C’est un psychopathe, un déséquilibré qui frappe au hasard pour tromper son ennui ou sa solitude – à moins que ce ne soit pour devenir quelqu’un, posséder une histoire. La nuit, il se flagelle, s’immerge dans des bains de glace, s’impose d’intenses douleurs physiques. Le jour il est gendarme. Le genre de petit homme en uniforme dont on jurerait qu’il est incapable de tuer une mouche. Mignon même. La jeune femme qui vient faire le ménage chez lui (Ana Girardot) n’est pas insensible à son charme. Lui-même semble la trouver à son goût. Il va chez elle, l’embrasse, découvre ses petits secrets. Cela ne l’empêche pas d’être un meurtrier et de s’en prendre à des jeunes filles exclusivement.

Il les repère sur la route et les abat à bout portant. Parfois, il les fait monter dans des voitures de location, prudent, intelligent aussi, sans doute. Quand il lève son arme sur elles, il a les larmes aux yeux. Comme s’il détestait ce qu’il faisait ou qu’il se venge absurdement de ce qui le ronge. Comme s’il s’infligeait une punition supplémentaire.

Qui peut expliquer les ténèbres d’un homme qui fait la loi et donne la mort ? Comment savoir de quoi est fait son chaos ? Cédric Anger propose les éléments du puzzle, lequel fut un fait-divers des années 70 – l’affaire du tueur de l’Oise, Alain Lamare, qui ici s’appelle Franck. Pas de suspense, pas de jugement, mais un portrait, une esquisse, un regard posé sur ce citoyen de la douce France de l’époque.  Guillaume Canet lui donne ses traits lisses, visage d’ange, âme de démon.

Le spectateur sait tout depuis le départ, s’embarque pour ce voyage concret, sans psychologie ni fantasmagorie exagérée – sauf quand une image de vers grouillant vient et revient métaphoriser l’intérieur d’une psyché malade. Mais la mise en scène, soignée, belle, donne une idée de ce que le cinéaste a voulu faire : autoriser l’empathie, admettre que le monstre a deux faces dont l’une des deux nous ressemble.
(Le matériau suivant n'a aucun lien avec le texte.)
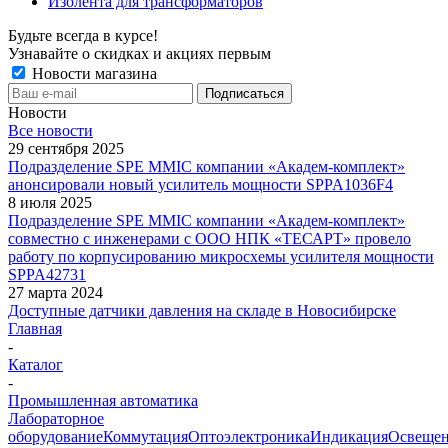
Изолента для трансформаторов
Будьте всегда в курсе!
Узнавайте о скидках и акциях первым
Новости магазина
Новости
Все новости
29 сентября 2025
Подразделение SPE MMIC компании «Академ-комплект»
анонсировали новый усилитель мощности SPPA1036F4
8 июля 2025
Подразделение SPE MMIC компании «Академ-комплект»
совместно с инженерами с ООО НПК «ТЕСАРТ» провело
работу по корпусированию микросхемы усилителя мощности
SPPA42731
27 марта 2024
Доступные датчики давления на складе в Новосибирске
Главная
-
Каталог
-
Промышленная автоматика
Лабораторное
оборудование
Коммутация
Оптоэлектроника
Индикация
Освеще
Pourtant, les choses se gâtent. Le film, tout à coup, surdose les effets et va vers ce qu’il s’était interdit jusqu’ici, des pistes explicatives. On découvre des parents étriqués aux rires appuyés, une virée au bois où des homo se retrouvent et se draguent, une course-poursuite qui tourne au Grand-Guignol. A quoi se rajoute l’impuissance sexuelle de Franck qui donne une clé sans doute mais fait du personnage un insecte piqué sur une planche d’entomologiste.  Les détails et les faits rapportés sont sûrement authentiques mais peu importe, seule compte la vérité du film. Qui soudain dévie de sa cible. Sans atteindre le cœur.

« La prochaine fois je viserai le coeur » de Cédric Anger. Sortie le 12 novembre.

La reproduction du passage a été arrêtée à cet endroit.